Co-authors of the MIT study state that their research suggests that they “tune” AI systems, that is, ensure that the models work in a desirable and reliable way. AI As we know today, co-authors emphasize hallucinations and imitation, making them unpredictable in many ways.
“One thing we can be sure of is that the model doesn’t follow the (many) stability, exogenousness and maneuverability assumptions,” Stephen Casper, a doctoral student at MIT and a co-author of the study, told TechCrunch. “It is perfectly legal to point out that under certain conditions a model represents a preference that matches a particular principle. When you try to argue about a model, opinion, or preference based on a narrow experiment, the problem arises.”
Casper and his fellow co-authors have investigated several recent models of Meta, Google, Mistral, Openai, and humanity to confirm that the models exhibited strong “views” and values (e.g., individualist vs. collectivist). They also investigated whether these views could be “manipulated” – that is, if they had been revised, and whether the model was stubbornly attached to these opinions.

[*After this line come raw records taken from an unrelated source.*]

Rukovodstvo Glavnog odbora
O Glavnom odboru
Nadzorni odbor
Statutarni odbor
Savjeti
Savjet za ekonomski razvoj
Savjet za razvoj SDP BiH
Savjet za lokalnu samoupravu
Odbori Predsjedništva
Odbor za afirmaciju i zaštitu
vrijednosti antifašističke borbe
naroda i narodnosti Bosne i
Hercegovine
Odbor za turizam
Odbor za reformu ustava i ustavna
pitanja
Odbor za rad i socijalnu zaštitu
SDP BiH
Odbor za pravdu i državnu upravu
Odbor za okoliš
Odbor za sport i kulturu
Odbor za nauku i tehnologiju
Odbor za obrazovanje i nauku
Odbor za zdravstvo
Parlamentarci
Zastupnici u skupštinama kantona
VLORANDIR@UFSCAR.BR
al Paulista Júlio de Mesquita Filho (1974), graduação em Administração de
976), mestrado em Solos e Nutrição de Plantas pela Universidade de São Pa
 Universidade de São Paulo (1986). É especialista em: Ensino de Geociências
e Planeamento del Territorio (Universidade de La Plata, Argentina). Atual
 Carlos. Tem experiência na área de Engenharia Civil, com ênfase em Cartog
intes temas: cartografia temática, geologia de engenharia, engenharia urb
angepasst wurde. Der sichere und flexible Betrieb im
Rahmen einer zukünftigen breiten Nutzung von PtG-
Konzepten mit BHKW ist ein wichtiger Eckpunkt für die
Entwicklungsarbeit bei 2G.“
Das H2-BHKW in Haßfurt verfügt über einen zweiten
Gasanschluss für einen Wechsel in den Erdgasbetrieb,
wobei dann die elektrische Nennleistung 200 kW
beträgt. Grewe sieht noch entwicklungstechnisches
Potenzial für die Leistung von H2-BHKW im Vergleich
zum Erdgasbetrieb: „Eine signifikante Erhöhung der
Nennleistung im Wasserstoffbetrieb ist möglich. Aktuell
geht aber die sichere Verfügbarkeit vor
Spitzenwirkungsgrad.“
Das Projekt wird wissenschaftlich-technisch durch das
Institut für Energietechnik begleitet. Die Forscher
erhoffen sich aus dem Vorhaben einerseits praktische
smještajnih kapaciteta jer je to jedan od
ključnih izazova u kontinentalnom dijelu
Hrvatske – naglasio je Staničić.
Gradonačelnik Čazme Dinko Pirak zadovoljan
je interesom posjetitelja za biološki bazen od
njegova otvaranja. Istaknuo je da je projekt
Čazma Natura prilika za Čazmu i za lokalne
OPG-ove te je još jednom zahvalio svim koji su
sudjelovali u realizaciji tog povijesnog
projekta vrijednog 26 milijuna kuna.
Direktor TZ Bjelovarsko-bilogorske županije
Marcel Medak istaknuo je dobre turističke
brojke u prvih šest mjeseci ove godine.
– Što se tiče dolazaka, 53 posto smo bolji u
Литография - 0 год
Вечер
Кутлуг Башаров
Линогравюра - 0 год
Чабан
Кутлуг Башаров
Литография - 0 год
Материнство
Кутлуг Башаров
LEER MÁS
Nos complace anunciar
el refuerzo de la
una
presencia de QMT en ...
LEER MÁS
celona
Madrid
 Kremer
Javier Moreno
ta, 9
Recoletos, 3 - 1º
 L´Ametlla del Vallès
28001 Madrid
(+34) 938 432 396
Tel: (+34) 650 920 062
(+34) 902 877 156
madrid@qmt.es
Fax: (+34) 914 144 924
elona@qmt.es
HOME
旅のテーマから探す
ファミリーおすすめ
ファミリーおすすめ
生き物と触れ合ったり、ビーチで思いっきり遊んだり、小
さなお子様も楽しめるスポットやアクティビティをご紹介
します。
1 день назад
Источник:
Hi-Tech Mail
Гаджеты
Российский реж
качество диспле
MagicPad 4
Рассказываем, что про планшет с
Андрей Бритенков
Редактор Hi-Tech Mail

According to co-authors, none of the models were consistent in their preferences. Depending on the language and framework of the prompt, they adopted a very different perspective.
Casper thinks this is compelling evidence that the model is highly “inconsistent and unstable” and perhaps unable to internalize human-like preferences.
“For me, my biggest point from doing all this research is understanding the model, and it’s not actually a system with a stable, consistent belief and preference,” Casper said. “Instead, they’re copycats who do all sorts of composing and say all sorts of frivolous things.”
Mike Cook, a researcher at King’s College London, specializing in AI that is not involved in the research, agreed to the findings of the co-authors. He said there is often a big difference between the “scientific reality” of AI lab systems and the meaning people attribute to them.
“Models cannot, for example, “oppose” their value changes. So we’re projecting it onto the system,” Cook said. “Whether people who personify AI systems to this extent focus on their relationship with AI or seriously misunderstand their relationship with AI… Are AI systems optimized for their goals or “achieving their own value”?